- TO DO -
In the records below, find the line containing "boutin Светлана Тимошенко." and restate it and all lines after it exactly, through the last line.

Items from a dataset:
---+---

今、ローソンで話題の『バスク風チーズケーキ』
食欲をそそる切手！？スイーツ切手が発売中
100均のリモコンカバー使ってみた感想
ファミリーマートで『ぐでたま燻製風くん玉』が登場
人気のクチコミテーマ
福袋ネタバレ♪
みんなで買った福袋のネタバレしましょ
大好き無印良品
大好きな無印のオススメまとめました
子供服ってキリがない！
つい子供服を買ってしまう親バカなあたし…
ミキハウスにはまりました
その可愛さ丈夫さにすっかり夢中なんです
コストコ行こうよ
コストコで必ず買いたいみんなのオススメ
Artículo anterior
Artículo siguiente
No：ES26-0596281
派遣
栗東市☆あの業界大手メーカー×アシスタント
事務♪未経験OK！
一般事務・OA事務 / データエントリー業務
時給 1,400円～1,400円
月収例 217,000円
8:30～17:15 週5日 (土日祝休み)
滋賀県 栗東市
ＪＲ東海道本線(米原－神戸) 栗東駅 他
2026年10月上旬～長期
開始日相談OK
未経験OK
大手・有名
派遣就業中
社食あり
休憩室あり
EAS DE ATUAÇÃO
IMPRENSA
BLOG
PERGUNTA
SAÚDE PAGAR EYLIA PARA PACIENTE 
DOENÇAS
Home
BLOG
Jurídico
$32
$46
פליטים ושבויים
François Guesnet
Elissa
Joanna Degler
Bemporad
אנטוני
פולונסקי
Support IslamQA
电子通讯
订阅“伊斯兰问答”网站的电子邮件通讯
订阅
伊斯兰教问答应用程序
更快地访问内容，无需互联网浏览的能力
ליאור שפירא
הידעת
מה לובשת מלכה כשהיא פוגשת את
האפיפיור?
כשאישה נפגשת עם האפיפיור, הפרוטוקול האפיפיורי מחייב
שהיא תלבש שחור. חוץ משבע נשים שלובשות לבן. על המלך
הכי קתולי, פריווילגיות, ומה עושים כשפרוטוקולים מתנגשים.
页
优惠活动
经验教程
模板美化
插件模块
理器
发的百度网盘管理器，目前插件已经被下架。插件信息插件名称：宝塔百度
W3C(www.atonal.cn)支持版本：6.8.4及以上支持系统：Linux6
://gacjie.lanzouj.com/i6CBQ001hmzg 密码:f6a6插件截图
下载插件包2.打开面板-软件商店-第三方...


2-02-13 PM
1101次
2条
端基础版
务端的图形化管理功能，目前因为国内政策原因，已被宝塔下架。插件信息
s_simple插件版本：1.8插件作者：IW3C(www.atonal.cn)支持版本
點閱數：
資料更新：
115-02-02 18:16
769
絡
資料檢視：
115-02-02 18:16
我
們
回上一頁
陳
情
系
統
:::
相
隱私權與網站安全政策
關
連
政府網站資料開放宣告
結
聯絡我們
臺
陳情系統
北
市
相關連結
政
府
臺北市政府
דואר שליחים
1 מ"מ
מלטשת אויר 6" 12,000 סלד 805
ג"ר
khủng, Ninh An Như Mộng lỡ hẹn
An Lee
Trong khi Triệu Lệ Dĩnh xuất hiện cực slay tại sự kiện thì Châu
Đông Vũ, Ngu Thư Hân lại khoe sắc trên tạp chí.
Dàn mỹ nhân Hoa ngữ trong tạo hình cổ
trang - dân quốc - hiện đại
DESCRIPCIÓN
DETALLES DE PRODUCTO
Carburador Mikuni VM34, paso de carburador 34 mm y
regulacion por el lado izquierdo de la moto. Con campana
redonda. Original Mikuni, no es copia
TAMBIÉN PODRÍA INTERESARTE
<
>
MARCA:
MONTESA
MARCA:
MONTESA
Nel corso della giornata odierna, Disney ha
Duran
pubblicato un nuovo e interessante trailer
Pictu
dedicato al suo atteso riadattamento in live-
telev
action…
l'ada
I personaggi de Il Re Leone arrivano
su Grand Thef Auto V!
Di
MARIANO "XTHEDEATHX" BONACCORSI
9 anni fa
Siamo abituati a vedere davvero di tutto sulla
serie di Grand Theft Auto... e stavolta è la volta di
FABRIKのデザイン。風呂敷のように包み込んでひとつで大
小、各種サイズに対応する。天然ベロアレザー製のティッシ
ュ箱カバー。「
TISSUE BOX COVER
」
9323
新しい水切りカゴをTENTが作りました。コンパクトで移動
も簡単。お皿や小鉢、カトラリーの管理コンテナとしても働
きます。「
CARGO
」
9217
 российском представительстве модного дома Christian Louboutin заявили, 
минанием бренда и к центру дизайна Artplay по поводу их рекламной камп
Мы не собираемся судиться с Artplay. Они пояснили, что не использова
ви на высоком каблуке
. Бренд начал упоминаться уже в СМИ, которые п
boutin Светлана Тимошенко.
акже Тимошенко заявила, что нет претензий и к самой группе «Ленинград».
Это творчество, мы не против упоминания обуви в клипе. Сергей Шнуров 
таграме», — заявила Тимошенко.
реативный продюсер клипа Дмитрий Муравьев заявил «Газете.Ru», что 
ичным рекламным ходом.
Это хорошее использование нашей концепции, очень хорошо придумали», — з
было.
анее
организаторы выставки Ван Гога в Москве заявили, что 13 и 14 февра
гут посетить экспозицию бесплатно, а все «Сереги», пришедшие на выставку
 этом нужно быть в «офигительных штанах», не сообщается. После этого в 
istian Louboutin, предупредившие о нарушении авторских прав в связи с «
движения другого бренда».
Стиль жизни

---+---

- SOLVED EXERCISE -
boutin Светлана Тимошенко.
акже Тимошенко заявила, что нет претензий и к самой группе «Ленинград».
Это творчество, мы не против упоминания обуви в клипе. Сергей Шнуров 
таграме», — заявила Тимошенко.
реативный продюсер клипа Дмитрий Муравьев заявил «Газете.Ru», что 
ичным рекламным ходом.
Это хорошее использование нашей концепции, очень хорошо придумали», — з
было.
анее
организаторы выставки Ван Гога в Москве заявили, что 13 и 14 февра
гут посетить экспозицию бесплатно, а все «Сереги», пришедшие на выставку
 этом нужно быть в «офигительных штанах», не сообщается. После этого в 
istian Louboutin, предупредившие о нарушении авторских прав в связи с «
движения другого бренда».
Стиль жизни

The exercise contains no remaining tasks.